Shoko Ishikawa said, ‘If we can upgrade the skills of the domestic workers they can be turned into professional caregivers. What is necessary is that they get certified level of skills.’
She cited that one of the hospitals in Bangladesh created a school of training and grooming caregivers before they were sent to Japan. ‘They have collaboration with Japanese institutions where they can understand the need what caregiving in Japan is about — the cultural and language aspects as well as the industry requirements.
Therefore, it should be linked with the receiving country’s technical need, development of soft skills and building the training programmes accordingly.
‘The programme can be replicated with migration to other countries like Taiwan and Korea in mind,’ she suggested.
Asked about the challenges and opportunities of female migration, she said that ‘there is a great potential in female labour migration and the experience women can gain from exposure abroad, learning new skills in the process.’
‘I think it is safe and well managed migration that we should facilitate and migration in general is very positive in term of sending remittances back home,’ she added.
She noted that experienced female migrants felt empowered being able to control the money they earned and the fact that they were able to contribute to the wellbeing of their family.
‘So migration can be a positive experience. It can be an opportunity for women in Bangladesh, particularly because they cannot find much opportunities here at home,’ said Shoko Ishikawa.

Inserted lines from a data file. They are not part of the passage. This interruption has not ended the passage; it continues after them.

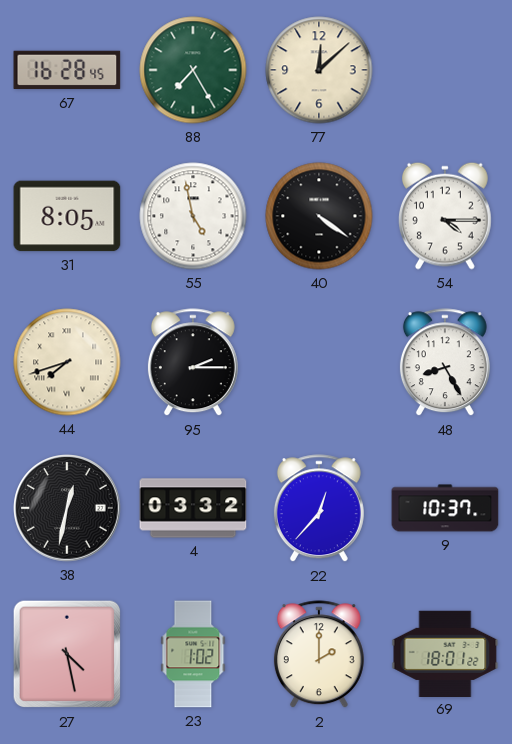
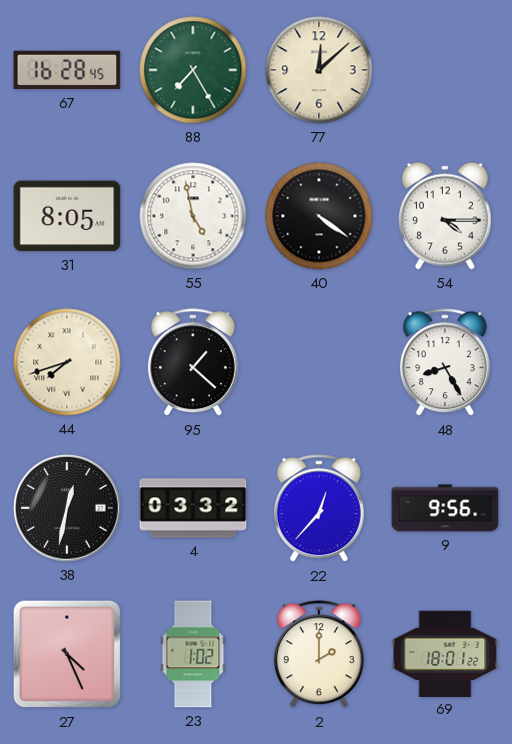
95: 2:15 -> 1:22
9: 10:37 -> 9:56
27: 4:28 -> 4:26
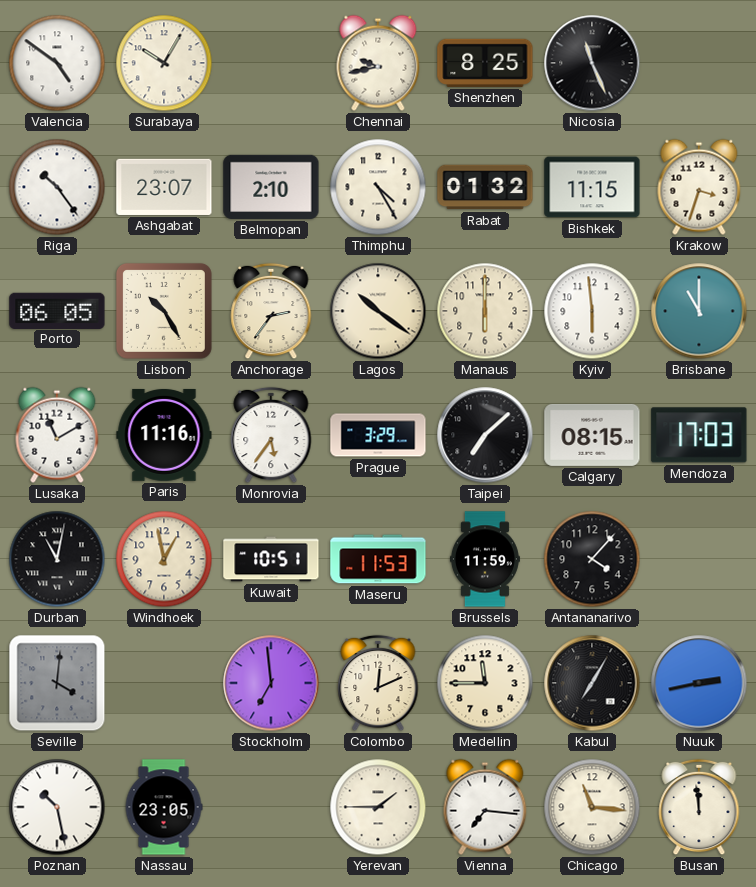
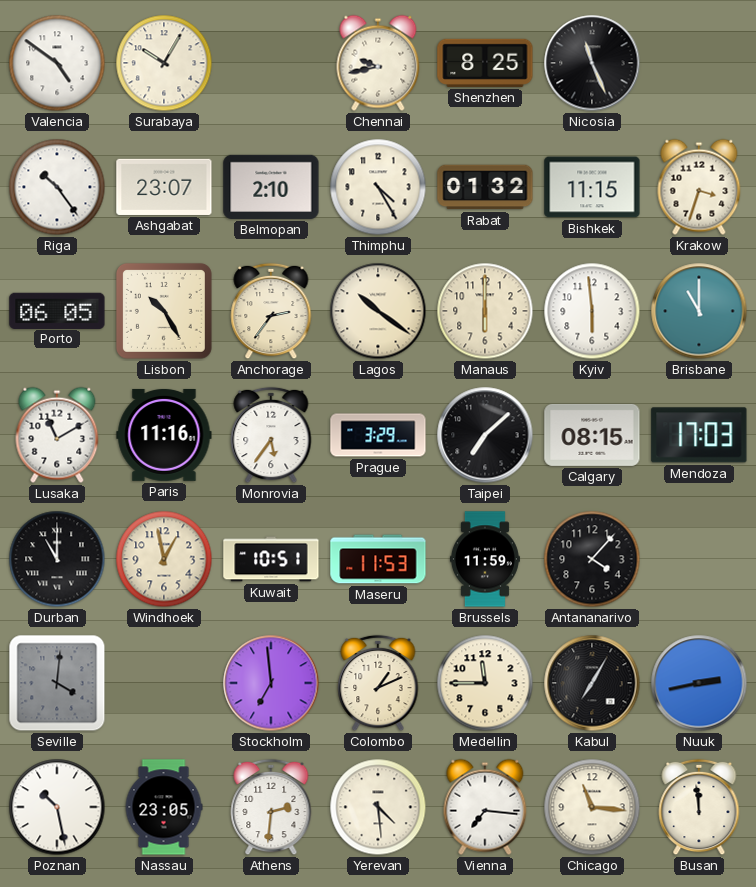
Durban: 11:02 -> 11:00
Colombo: 12:11 -> 1:11
Athens: none -> 2:31
Yerevan: 1:45 -> 4:29
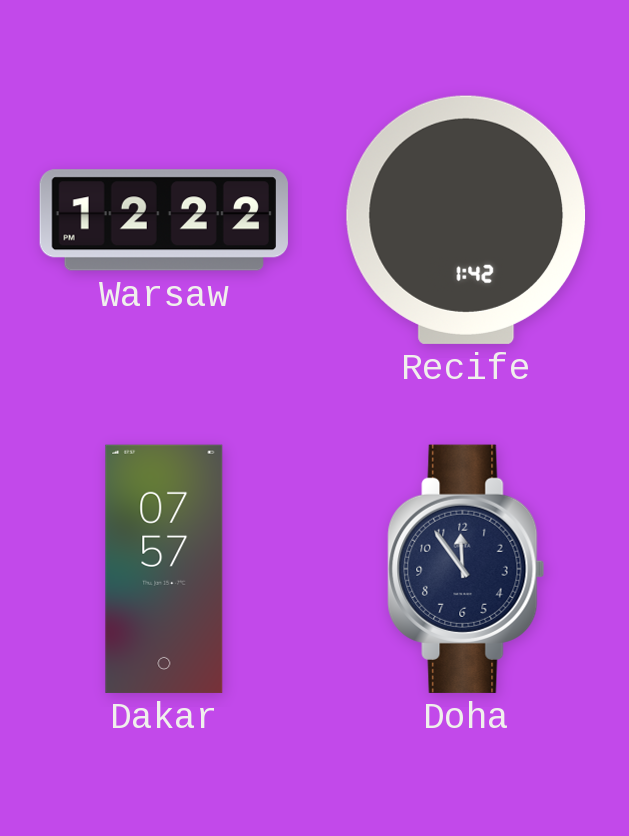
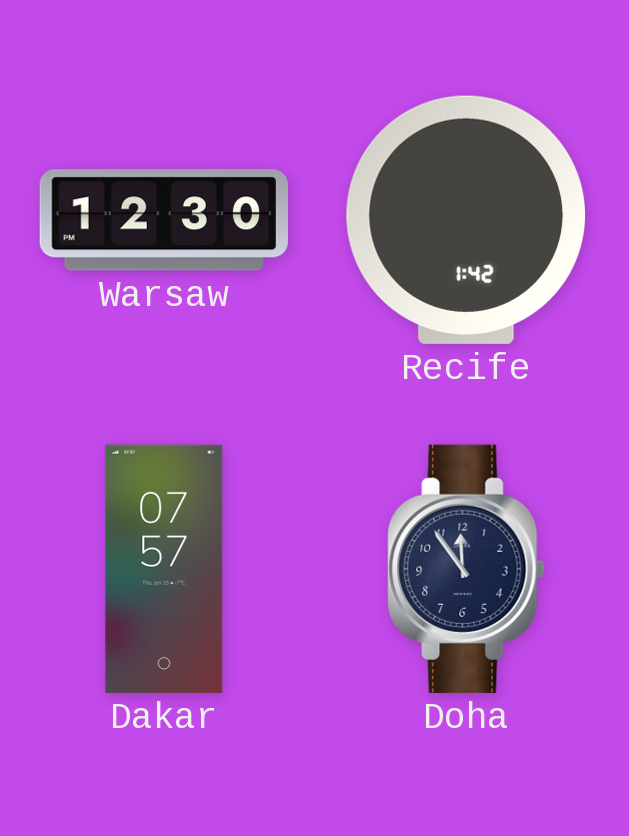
Warsaw: 12:22 -> 12:30
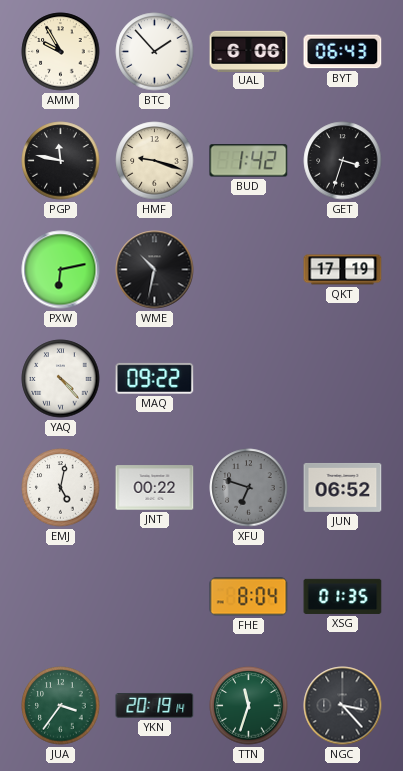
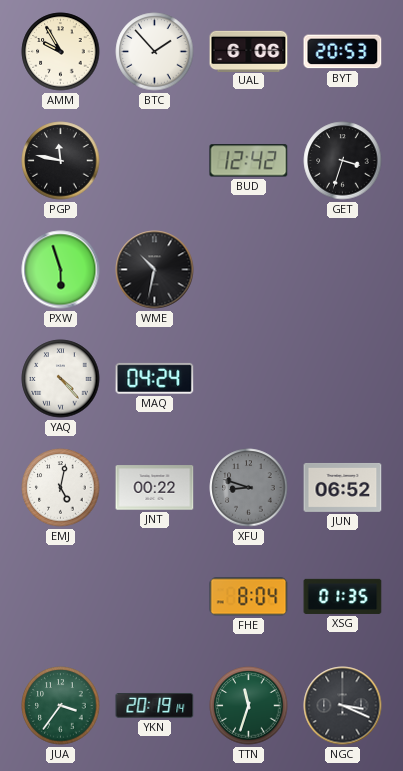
BYT: 06:43 -> 20:53
HMF: 9:18 -> none
BUD: 1:42 -> 12:42
PXW: 6:13 -> 5:57
QKT: 17:19 -> none
MAQ: 09:22 -> 04:24
XFU: 6:48 -> 8:48
NGC: 3:23 -> 3:19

But it can also be a challenge.
Shoko Ishikawa said that women migrant workers were being made vulnerable in the countries they were working. Because of many restrictions they faced in term of mobility, in terms of long working hours, in terms of abuse they faced at the hands of their employers and the lack of support mechanism when they were isolated for a long time from their families back home.
They do not have means to be able to seek support to get out of their challenging situation.
So there is a lot we would need to do and the government of Bangladesh should also take account of the situation in order to protect their migrants, she said.
Asked about forced return, she said that it had to be justified and maybe there were real reasons for forcing someone to return if there were clear wrongdoings by migrant workers. ‘Not all the forced migration are done on logical grounds. I think it has to be examined case by case and we need to look into the reason why a person has to be forced out of a country where he or she had gone to work.’
Shoko Ishikawa suggested that the terms of forced returns and the causes of forced returns should be clearly spelt out in the bilateral agreement or MoUs signed by sending and receiving countries of migrant workers.
UN WOMEN works with recruiting companies to make them aware and more gender sensitive. It has developed some self-assessment tools for the recruiting companies to check recruitment processes.
On how they provide orientations how they monitor the migrants they have sent abroad, she said, ‘There is also a standard example of contract, which has some clauses to protect the rights of migrants. We are trying to work with the ministry to make some clauses mandatory within BLA/MoUs.’
To reduce vulnerabilities, Shoko Ishikawa suggested strengthening of pre-departure training and making the female migrant workers more aware of their rights and responsibilities. She also stressed on good support system in the countries of destinations.
She said that as domestic workers from Asia and Africa were facing similar experiences in GCC countries those sending countries should take collective steps to protect their migrants.
She said that civil society organisation networks in the destinations can provide supports to the women migrant workers.
The UN WOMEN was trying to create connectivity of CSOs and NGOs between both countries to extend their supports to the migrant workers.